*** DATA FOR THIS EXERCISE ***
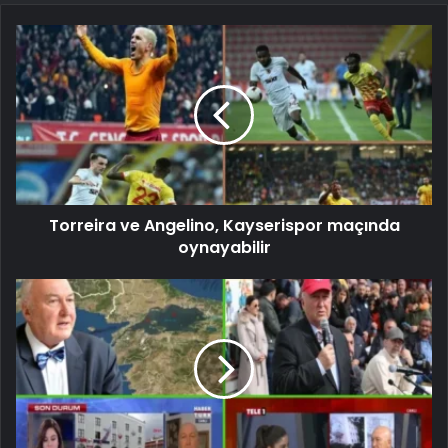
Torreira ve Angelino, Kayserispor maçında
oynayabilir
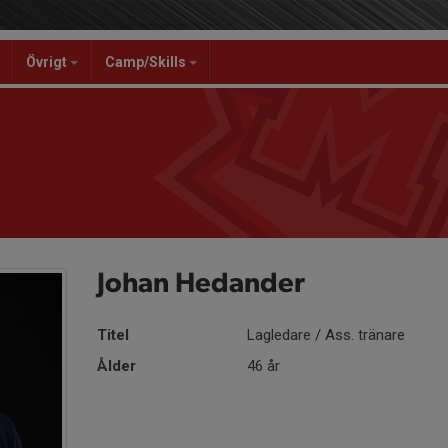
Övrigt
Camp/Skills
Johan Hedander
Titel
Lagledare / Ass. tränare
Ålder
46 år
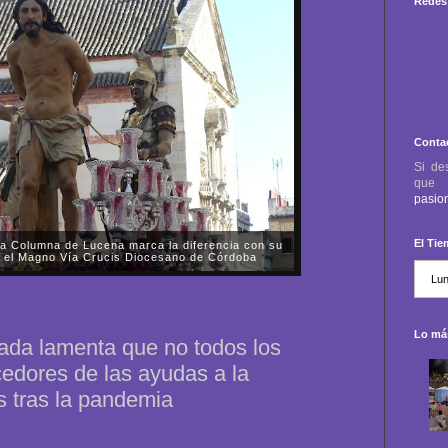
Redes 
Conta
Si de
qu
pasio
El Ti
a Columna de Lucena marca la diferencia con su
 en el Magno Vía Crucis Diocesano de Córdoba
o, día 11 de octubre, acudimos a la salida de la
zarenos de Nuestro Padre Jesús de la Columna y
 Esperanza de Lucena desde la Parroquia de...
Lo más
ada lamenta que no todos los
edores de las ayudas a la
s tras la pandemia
***
*** DATA FOR THIS EXERCISE ***
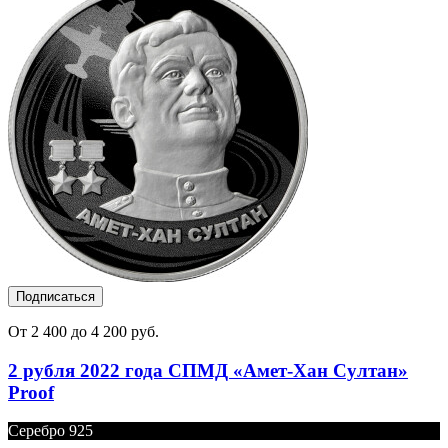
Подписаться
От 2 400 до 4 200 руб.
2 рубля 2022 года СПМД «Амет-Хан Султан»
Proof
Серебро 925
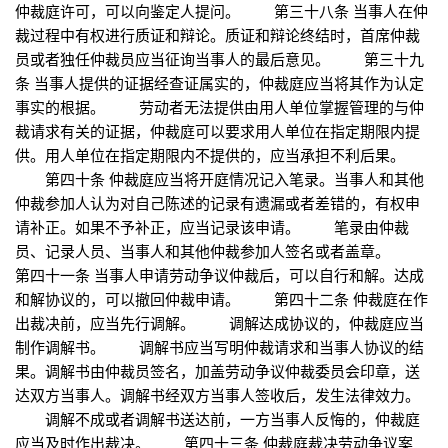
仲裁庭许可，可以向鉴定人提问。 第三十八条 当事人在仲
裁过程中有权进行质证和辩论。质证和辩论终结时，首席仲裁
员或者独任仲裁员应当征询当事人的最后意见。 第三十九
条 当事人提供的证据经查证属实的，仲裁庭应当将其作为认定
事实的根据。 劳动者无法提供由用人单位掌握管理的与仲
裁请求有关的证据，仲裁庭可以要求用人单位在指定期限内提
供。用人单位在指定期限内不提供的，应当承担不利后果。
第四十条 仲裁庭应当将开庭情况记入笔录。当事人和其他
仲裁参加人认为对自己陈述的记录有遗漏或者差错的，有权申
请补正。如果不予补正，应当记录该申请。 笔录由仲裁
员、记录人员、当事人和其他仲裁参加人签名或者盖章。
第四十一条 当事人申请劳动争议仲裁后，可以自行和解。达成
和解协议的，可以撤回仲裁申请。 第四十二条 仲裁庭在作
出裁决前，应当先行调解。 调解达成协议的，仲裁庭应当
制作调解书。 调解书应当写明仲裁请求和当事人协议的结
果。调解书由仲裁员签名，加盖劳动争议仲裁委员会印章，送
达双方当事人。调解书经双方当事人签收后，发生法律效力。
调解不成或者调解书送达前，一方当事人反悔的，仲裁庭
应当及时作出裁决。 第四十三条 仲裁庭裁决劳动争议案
***
_EXERCISE DESCRIPTION:_ For this exercise, return exactly the lines above from the line with "Torreira ve Angelino, Kayserispor maçında" through the line with "edores de las ayudas a la", both included. Do not copy the pictures.

_RESPONSE TO THIS TASK:_
Torreira ve Angelino, Kayserispor maçında
oynayabilir
Övrigt
Camp/Skills
Johan Hedander
Titel
Lagledare / Ass. tränare
Ålder
46 år
Redes 
Conta
Si de
qu
pasio
El Ti
a Columna de Lucena marca la diferencia con su
 en el Magno Vía Crucis Diocesano de Córdoba
o, día 11 de octubre, acudimos a la salida de la
zarenos de Nuestro Padre Jesús de la Columna y
 Esperanza de Lucena desde la Parroquia de...
Lo más
ada lamenta que no todos los
edores de las ayudas a la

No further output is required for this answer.